■ **Required action**
Scan the records below. List lines holding "perlawanan".

[Saved data entries]
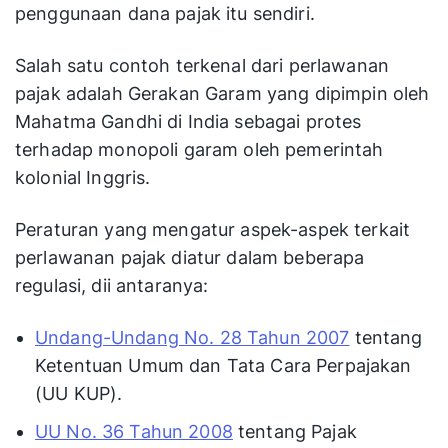
penggunaan dana pajak itu sendiri.
Salah satu contoh terkenal dari perlawanan
pajak adalah Gerakan Garam yang dipimpin oleh
Mahatma Gandhi di India sebagai protes
terhadap monopoli garam oleh pemerintah
kolonial Inggris.
Peraturan yang mengatur aspek-aspek terkait
perlawanan pajak diatur dalam beberapa
regulasi, dii antaranya:
Undang-Undang No. 28 Tahun 2007
tentang
Ketentuan Umum dan Tata Cara Perpajakan
(UU KUP).
UU No. 36 Tahun 2008
tentang Pajak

■ **Answer for the task**
Salah satu contoh terkenal dari perlawanan
perlawanan pajak diatur dalam beberapa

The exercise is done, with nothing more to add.